しかし、まさかそれが〝人〟だとは気付かない。
「——あのぉ」
じっとりと、湿った声がサビオの頭上から降りてくる。
「ここに……マルテ・ガラクシア様がいらっしゃるとお聞きしたのですがぁ……」
柳の枝のように伸びた黒々とした髪が、サビオの肩に絡みつく。
「どこに……いらっしゃるのでしょう……」
白くて細長い、魚の骨のような指が傾いた兜の位置を直す。ようやく開けた視界からサビオが声の主を見上げると彼女は僅かに開いた前髪の隙間からニコッと微笑む。
まるで、
「こ……こちらです……」
同僚たちが叫び声を上げて逃げ惑う中、サビオが顔色を悪くしながらも彼女をマルテが収監されている牢まで案内出来たのは彼の生涯で最も偉大な行いとなった。
*
小さな窓から陽が差し込む牢で祈りを捧げていたマルテは、自分の背中に影が落ちたことに気付くと折っていた膝を伸ばして、立ち上がった。
「——何故来たの?」
銀で作った鈴が鳴るような声で問うマルテに、牢の前に立った女はわなわなと唇を震わせるだけで何も答えない。それに痺れを切らせたマルテは、彼女がいる方を振り返る。
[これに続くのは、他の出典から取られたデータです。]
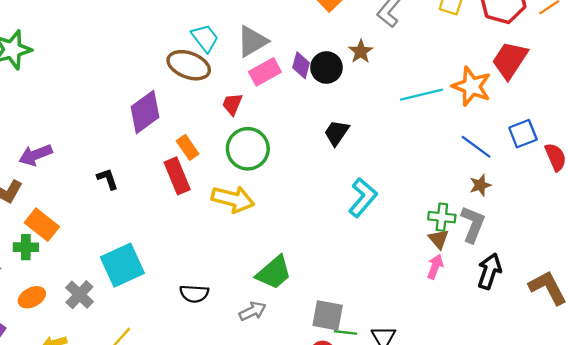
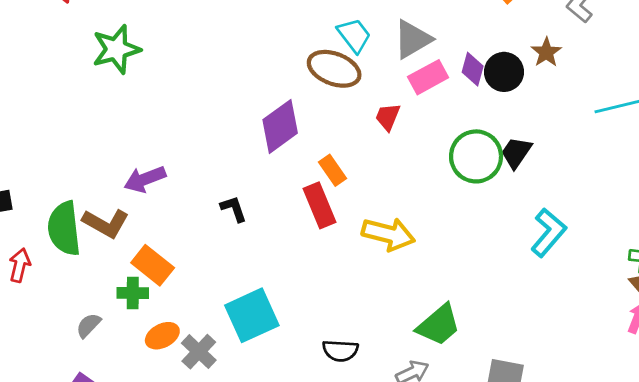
green circle: (248, 149) -> (476, 156), moved
orange ellipse: (32, 297) -> (162, 336), moved

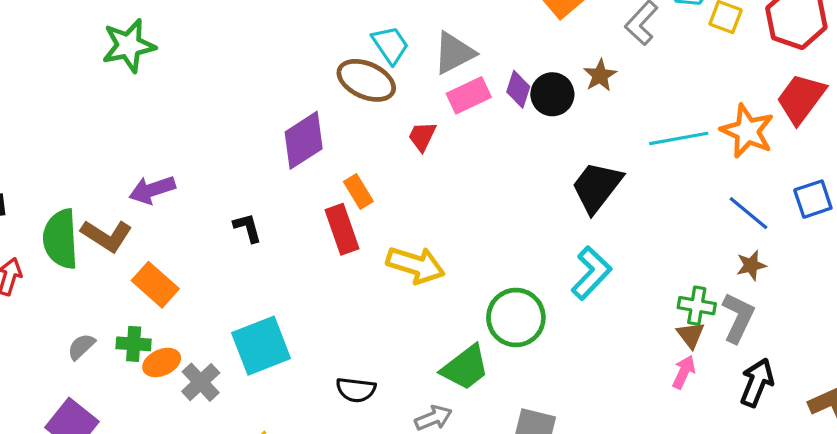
black trapezoid: (516, 152) -> (597, 187), moved, size x1.5
green circle: (476, 156) -> (516, 318), moved
green cross: (133, 293) -> (134, 344), moved

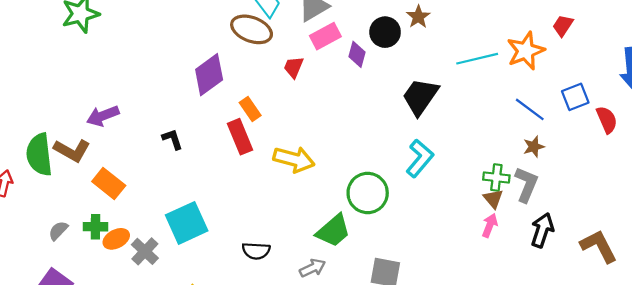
purple diamond: (518, 89) -> (357, 54), moved
red trapezoid: (801, 99) -> (563, 26), size x0.6
orange star: (747, 131) -> (526, 51), turned 30

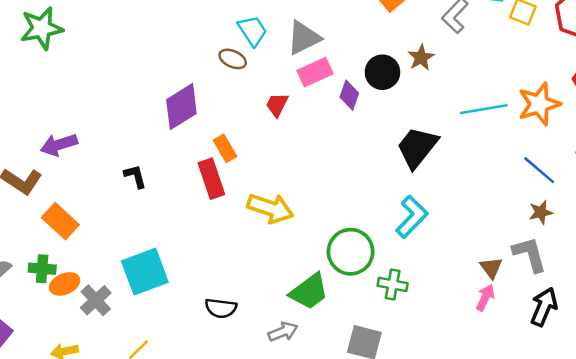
brown ellipse: (252, 29) -> (233, 59), size x0.6
green cross: (496, 178) -> (393, 284), moved
gray L-shape: (526, 184) -> (530, 254), turned -42

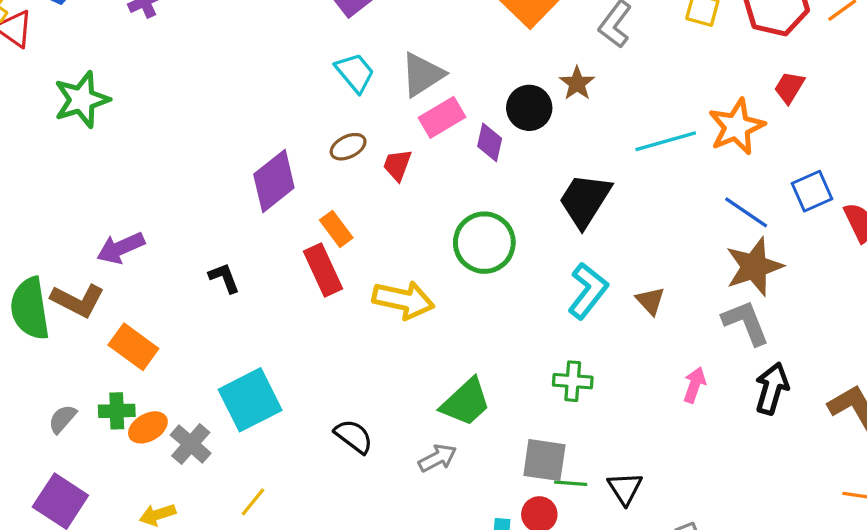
brown ellipse: (233, 59) -> (348, 147), moved, turned -44
brown star: (541, 212) -> (754, 267), size x1.8
green circle: (351, 252) -> (484, 243), moved
brown triangle: (491, 268) -> (650, 301), moved
black semicircle: (221, 308) -> (354, 436), turned -144

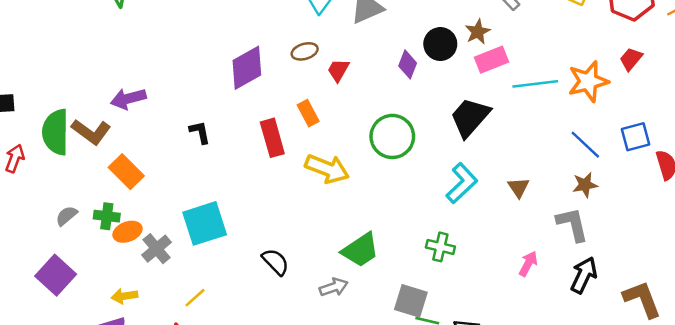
pink rectangle: (442, 117) -> (492, 60), moved
orange rectangle: (336, 229) -> (308, 113), moved
brown star: (754, 267) -> (585, 185), size x0.6
brown triangle: (650, 301) -> (519, 187), moved

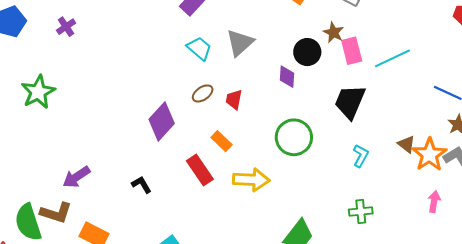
pink rectangle: (492, 60) -> (352, 51), turned -64
orange star: (588, 81) -> (429, 155), moved
cyan L-shape: (462, 183) -> (361, 156), size x0.7

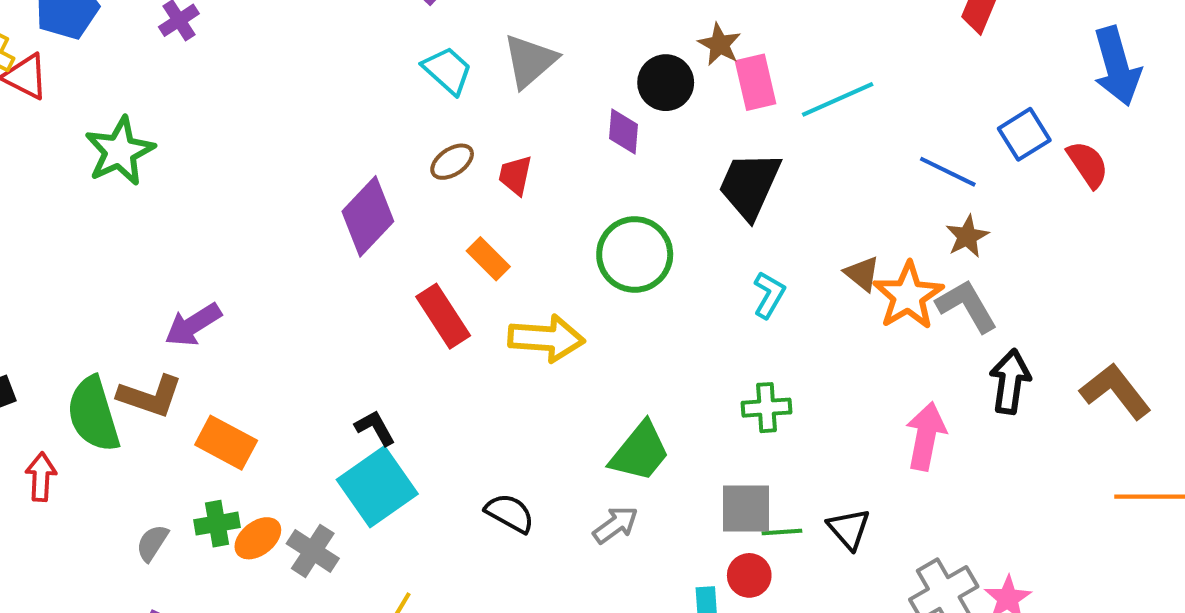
black L-shape: (142, 185) -> (375, 428), moved
pink arrow: (434, 201) -> (926, 436), moved, size x1.5

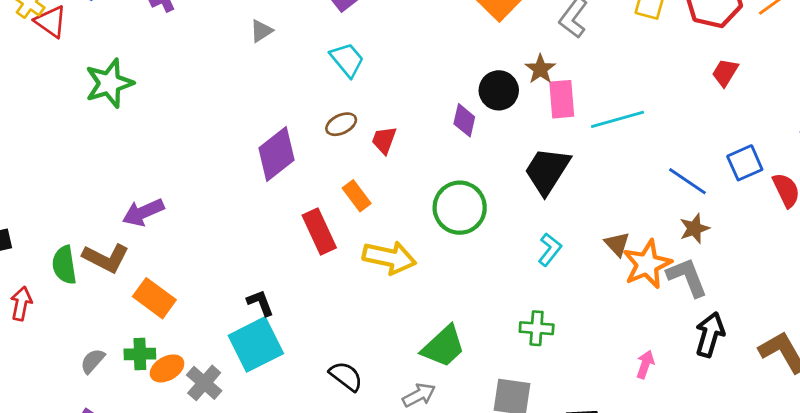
gray triangle: (530, 61) -> (261, 31), moved, size x0.6
green semicircle: (93, 414) -> (64, 265), size x0.7
pink arrow: (926, 436) -> (645, 364), size x0.6

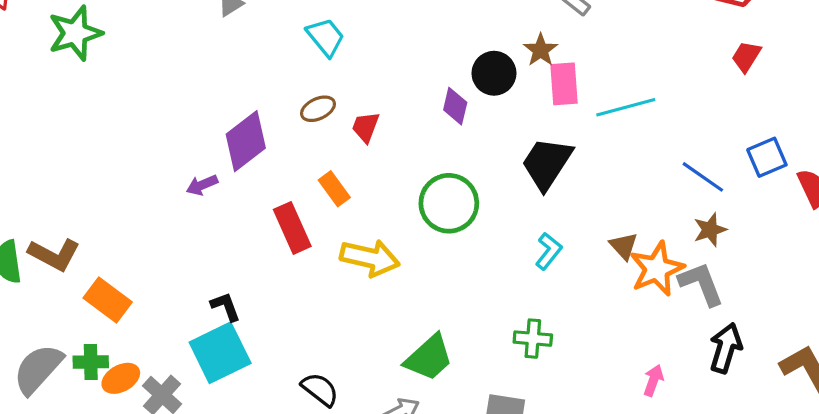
green star: (109, 83) -> (75, 33), moved
purple arrow: (143, 212) -> (202, 185), moved, size x0.7
gray semicircle: (93, 361) -> (38, 369), size x1.8

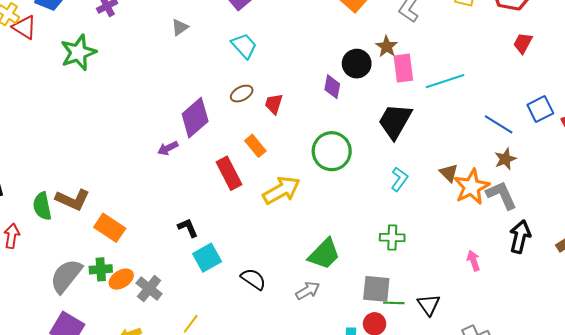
yellow arrow: (370, 258) -> (281, 190), turned -39
cyan square: (220, 353) -> (207, 258), moved, size x0.7
pink arrow: (653, 380) -> (473, 261), turned -36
「私が尋ねたことに答えなさい、トリエノ・ベンティスカ」
マルテは目の前にいる女を見上げながら鉄格子を握った。
彼女がその名を呼んだのは、ベンティスカ子爵令嬢——社交界にその名を轟かせているわけでもなく、政治的な地位を確立しているわけでもなく、爵位もそれほどまで高くない。平凡な貴族、ベンティスカ家。その末の娘こそがトリエノだった。彼女もまたパッとしない家名と同じく特に目立たぬ令嬢であった。
しかし、そう思っているのはおそらく一部のものたちだけ——。
「ま……マルテさまぁ……!!」
彼女が伸ばした手はいとも簡単に鉄格子の間をすり抜けるとマルテの背中に回った。その腕の長さにマルテはギョッとするが、そこから逃れようとはしない。
「わた……わたくし……悔しゅうございますぅ〜〜〜〜ッ!!」
わぁ〜んッと人目も気にせず泣き喚くトリエノにマルテは耳を塞ぐ。
「悪いのは第二王子様とアマンテとかいう立場も弁えぬ女であって、マルテ様ではございません〜〜〜ッ!!」
「そ、そうね……私も、そう思うのだけれど……」
「それなのにどうしてこのような仕打ちをマルテ様がァ〜〜〜〜ッ!!」
「分かっているわ……だから落ち着いて……」
「どお゛じでぇ゛ッ〜〜〜〜!??」
「分かった、分かったから!いい加減、鉄格子ごと私を抱き締めるのはおやめなさい……!!」
泣き叫ぶトリエノに抱き締められながら、マルテは必死に彼女を慰める。
その異様な光景をサビオは遠巻きに眺めていた。